The pair, who were holidaying in Cornwall, had been walking hand-in-hand along the breakwater at Mullion Cove on the Lizard peninsula when they were hit by a wave on Sunday afternoon. The BBC crew had just arrived at the cove when the sound engineer, Mark Killingback, saw the pair disappear into the sea. He ran to the cliff-top to get a signal on his mobile phone while his colleagues Julian Sturdy and David Viner went to the couple’s aid.

The Mirror reports that

DROWN EVENT WILL GO ON

A TOUGH endurance event for children will go ahead despite the death of a 14-year-old girl in training.
Charlotte Shaw drowned after falling into a rain-swollen Dartmoor river in the lead-up to the 55-mile Ten Tors challenge.
The keen gymnast was hiking with classmates from £2,345-a-term Edgehill College in Bideford, Devon.
Twenty teenagers from three school groups had to be rescued from the moor in the training run in atrocious weather.
But the Army, which has organised the Ten Tors expedition since 1960, said yesterday the event would go ahead as planned in May. An Army spokesman described Charlotte's death as "very sad". He added: "This is the first time a fatality has occurred either in training or during the event."
Charlotte's headmaster Stuart Nicholson said yesterday: "Our hearts go out to her family. We are all shocked by the tragedy and are working to support the pupils and staff in coming to terms with it.

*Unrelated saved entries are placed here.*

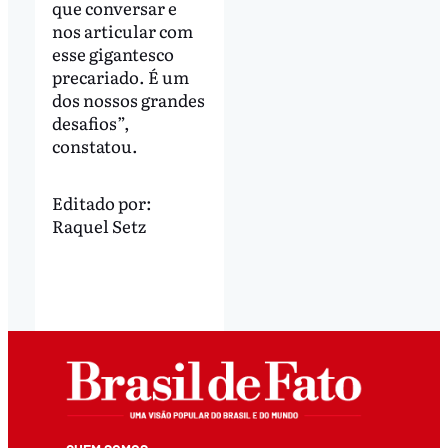
que conversar e
nos articular com
esse gigantesco
precariado. É um
dos nossos grandes
desafios”,
constatou.
Editado por:
Raquel Setz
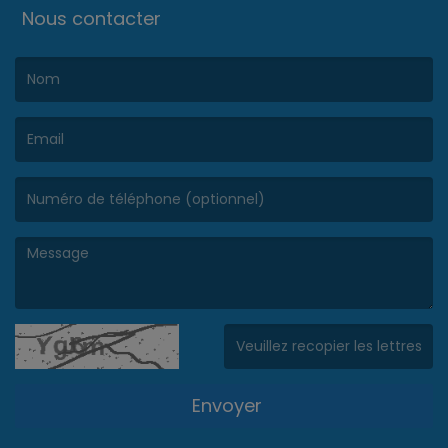
Nous contacter
(Le nom est obligatoire. )
(L’email est obligatoire. )
(Le message est obligatoire. )
(Captcha invalide. )
Envoyer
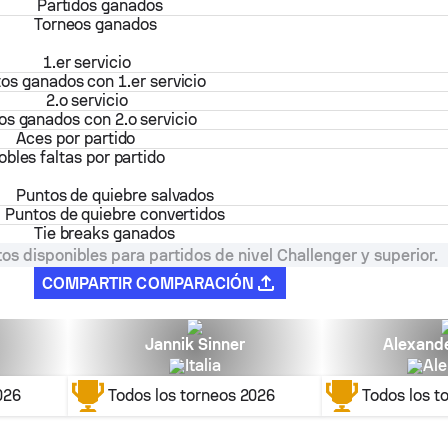
Partidos ganados
Torneos ganados
1.er servicio
os ganados con 1.er servicio
2.o servicio
os ganados con 2.o servicio
Aces por partido
obles faltas por partido
Puntos de quiebre salvados
Puntos de quiebre convertidos
Tie breaks ganados
os disponibles para partidos de nivel Challenger y superior.
COMPARTIR COMPARACIÓN
Jannik Sinner
Alexand
Italia
Al
026
Todos los torneos
2026
Todos los t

The pupil was a delightful member of our school community.

Finally the Sun reports from the ski slopes where

Chills & Kate slope off on hol

PRINCE William and girlfriend Kate Middleton look oh-snow comfortable together on a romantic ski break.
Wills has whisked Kate to Zermatt in the Swiss Alps where the pair, both 24, are staying in an exclusive chalet.
A pal said: “If he’s going to ask her to marry him, as we hope, special trips like this are vital to their relationship.”
They seemed so happy as they shared a moment on the slopes that Sun reader James Cherington just couldn’t resist taking a quick snap.